Two more professors join Rossier, adding expertise in language learning and motivation

In total, five new faculty members are starting at the school this year

In September, USC Rossier welcomed three new faculty members: Yasemin-Copur Gencturk, Julie Posselt and David Quinn. Two more faculty members have now also been added to the school, as well as two postdoctoral scholars:

Ekaterina Moore Ekaterina Moore joins Rossier as an assistant professor specializing in second language learning.  Her interests are in social aspects of second language acquisition, identity construction in language classrooms, classroom language socialization, and heritage language education.

Before joining Rossier as an assistant professor, she was an adjunct assistant professor at the Rossier MAT-TESOL program, teaching classes in second language learning theories, social foundations of second language learning and teaching, foundations of applied linguistics for TESOL, and technology in language teaching and curriculum design. Moore earned her PhD in applied linguistics from UCLA specializing in classroom discourse analysis. Her research can be found in Linguistics and Education, Text and Talk and Pragmatics and Society.

Erika A. Patall Erika A. Patall will join USC Rossier in January as an associate professor of education. She received her bachelor degree in psychology at McGill University in 2003 and her PhD in social psychology from Duke University in 2009. Broadly, Patall is interested in the interface between social psychological theory and education. Her research interests include the determinants and development of motivation, the role of choice and autonomy in motivation and achievement, how the activities of children outside of school (including homework and parental involvement) influence their motivation and academic achievement, and the development and use of meta-analytic methods in social science research.

Patall has published numerous articles in prestigious journals including Psychological Bulletin, Journal of Educational Psychology, Review of Educational Research, Contemporary Educational Psychology, Psychological Methods and Educational Psychology Review, among many others.

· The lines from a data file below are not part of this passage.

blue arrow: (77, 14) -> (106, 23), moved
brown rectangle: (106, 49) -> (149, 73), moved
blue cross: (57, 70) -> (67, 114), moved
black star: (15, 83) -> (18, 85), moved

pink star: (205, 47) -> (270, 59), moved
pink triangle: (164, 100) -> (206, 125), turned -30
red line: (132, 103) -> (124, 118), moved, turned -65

She currently holds a grant from IES to conduct a comprehensive research synthesis examining the effects of classroom structure on students’ motivation, engagement and achievement.

She was a recipient of the American Educational Research Association Division C (Learning and Instruction) Outstanding Early Career Scholar Award in 2015 and a co-recipient of the American Educational Research Association Review of Research Award in 2007.

Patall is currently an associate professor at the University of Texas at Austin.

Stephen AguiIar Stephen AguiIar is a Provost Postdoctoral Scholar for Faculty Diversity in Informatics and Digital Knowledge at Rossier. His areas of expertise include motivation and self-regulated learning as they relate to the design and implementation of educational technologies. He specializes in learning analytics, data visualizations and gameful approaches to teaching and learning.

His research focuses on the design, efficacy and motivational implications of learning analytics-based applications, and how they can be used in ways that promote social justice and educational achievement among ethnic and racial minority students. Specifically, Aguilar studies how data visualizations of academic achievement influence students’ academic motivation and self-regulated learning strategies. He has recently been awarded funding from AERA to study how Hispanic students’ sense of control contributes to their post-secondary achievement and aspirations.

Aguilar received a bachelor degree in philosophy and psychology from Georgetown University, an MA in the humanities (philosophy) from the University of Chicago, and a PhD in Education and Psychology from the University of Michigan. Previously, he taught sixth and seventh grade in East Palo Alto, California and served as a the Director of Institute Technology for Teach For America-Los Angeles’s summer institute.

Michelle Hall Michelle Hall PhD ’16 is a postdoctoral scholar at USC Rossier, earning her doctorate in the politics of education with a specific focus on equity, community engagement, expanding accountability reforms and governance. Her research grows out of her past work in workforce investment policy and as a public school and university educator, and examines the ways in which power and politics affect and are affected by education reform policies.

Hall’s most recent research focuses on the politics of finance and accountability reforms in California. Michelle has been an active researcher with Policy Analysis for California Education (PACE) since 2012, contributing to the development and analysis of annual voter polls and policy briefs. Under the auspices of PACE, Michelle has been an ongoing member of a statewide research team documenting the impact and early implementation of the Local Control Funding Formula (LCFF) in California.

Michelle is also a member of the statewide research team investigating the ways in which new accountability systems including measures of students’ social-emotional learning and school culture and climate, are being interpreted and implemented in the CORE Districts in California.